The proposed cuts came as growth was skyrocketing, crowding schools.

“There were classes in the hallway,” one former teacher said of the conditions back then.

Florida Education Association President JoAnn McCall said that in the spring of 1968 at least 30,000 teachers walked out.

“Teachers en masse, 30,000, signed their resignation letters and said, 'I quit. I’m not working here anymore. I’m out,'" McCall said.

The strike lasted three weeks. 

“The teaching profession will never be the same again,” said the strike's leader, claiming victory.

In 1974, lawmakers gave teachers collective bargaining rights, a state pension -- and a prohibition against any future strikes. 

“But the biggest kicker for everybody is that their retirement would be revoked,” McCall said.
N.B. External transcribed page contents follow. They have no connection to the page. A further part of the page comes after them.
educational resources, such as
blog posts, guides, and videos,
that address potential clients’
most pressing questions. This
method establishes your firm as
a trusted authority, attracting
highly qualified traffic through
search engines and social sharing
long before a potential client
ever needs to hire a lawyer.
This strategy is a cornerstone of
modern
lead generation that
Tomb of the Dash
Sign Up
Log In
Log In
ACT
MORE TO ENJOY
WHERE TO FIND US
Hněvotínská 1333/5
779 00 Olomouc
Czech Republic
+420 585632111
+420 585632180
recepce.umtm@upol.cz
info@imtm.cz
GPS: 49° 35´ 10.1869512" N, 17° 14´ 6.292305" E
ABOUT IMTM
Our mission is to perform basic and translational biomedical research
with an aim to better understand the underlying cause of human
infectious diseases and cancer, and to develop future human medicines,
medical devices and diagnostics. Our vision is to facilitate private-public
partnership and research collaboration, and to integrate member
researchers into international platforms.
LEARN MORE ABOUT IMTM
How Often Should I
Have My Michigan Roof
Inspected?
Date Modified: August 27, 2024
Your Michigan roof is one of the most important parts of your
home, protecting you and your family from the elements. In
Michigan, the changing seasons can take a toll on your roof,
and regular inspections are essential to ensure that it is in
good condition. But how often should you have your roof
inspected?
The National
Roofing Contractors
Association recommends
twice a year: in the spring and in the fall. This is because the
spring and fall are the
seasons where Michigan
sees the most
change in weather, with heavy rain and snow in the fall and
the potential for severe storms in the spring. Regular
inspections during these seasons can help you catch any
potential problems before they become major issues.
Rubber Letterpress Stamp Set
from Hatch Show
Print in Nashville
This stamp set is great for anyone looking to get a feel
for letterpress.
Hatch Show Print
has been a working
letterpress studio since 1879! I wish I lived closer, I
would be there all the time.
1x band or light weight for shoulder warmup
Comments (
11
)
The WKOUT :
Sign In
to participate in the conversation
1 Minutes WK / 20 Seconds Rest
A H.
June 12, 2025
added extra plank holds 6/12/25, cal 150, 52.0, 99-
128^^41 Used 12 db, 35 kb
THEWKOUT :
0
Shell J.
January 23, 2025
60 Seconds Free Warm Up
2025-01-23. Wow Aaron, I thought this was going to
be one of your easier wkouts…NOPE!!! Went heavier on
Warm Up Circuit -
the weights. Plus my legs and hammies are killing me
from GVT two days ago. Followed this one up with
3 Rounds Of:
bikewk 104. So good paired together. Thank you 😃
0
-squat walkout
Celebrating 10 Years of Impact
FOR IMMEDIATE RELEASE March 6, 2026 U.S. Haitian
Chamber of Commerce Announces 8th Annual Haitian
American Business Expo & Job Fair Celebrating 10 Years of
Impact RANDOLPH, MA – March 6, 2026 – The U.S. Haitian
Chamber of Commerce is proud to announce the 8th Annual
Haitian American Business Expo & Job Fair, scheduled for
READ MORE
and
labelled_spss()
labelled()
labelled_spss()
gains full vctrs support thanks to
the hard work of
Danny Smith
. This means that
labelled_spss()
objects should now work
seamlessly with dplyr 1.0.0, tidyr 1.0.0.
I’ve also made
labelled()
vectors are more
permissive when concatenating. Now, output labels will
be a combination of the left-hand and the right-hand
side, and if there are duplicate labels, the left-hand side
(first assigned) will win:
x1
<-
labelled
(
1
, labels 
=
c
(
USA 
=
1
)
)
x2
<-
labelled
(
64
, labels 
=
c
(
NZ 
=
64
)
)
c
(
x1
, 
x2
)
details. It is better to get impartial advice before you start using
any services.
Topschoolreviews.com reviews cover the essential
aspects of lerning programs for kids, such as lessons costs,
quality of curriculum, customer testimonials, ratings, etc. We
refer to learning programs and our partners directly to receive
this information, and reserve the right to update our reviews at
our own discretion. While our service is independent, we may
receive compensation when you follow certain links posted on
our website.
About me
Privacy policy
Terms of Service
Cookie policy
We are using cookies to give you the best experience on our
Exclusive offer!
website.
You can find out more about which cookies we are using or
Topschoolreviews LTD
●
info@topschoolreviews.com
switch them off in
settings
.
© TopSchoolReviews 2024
Schools this coming year will see an average budget increase of just 47 cents per student in the fall.

This past week, an effort by a small number of lawmakers to get the entire Legislature back in town to deal with school funding failed.

So instead of striking, like other states, teachers in Florida are suing and taking their case to voters.

“Forty-seven cents is not enough to maintain or do anything in your schools,” McCall said.

And candidates who promise and don’t deliver, like Kirk in 1968, might remember that he was a one-term governor.

The teachers are also in court challenging school funding levels, legislation giving charters more tax dollars, and when a new education bill takes effect in July, they promise another suit to stop giveaways to for-profit schools.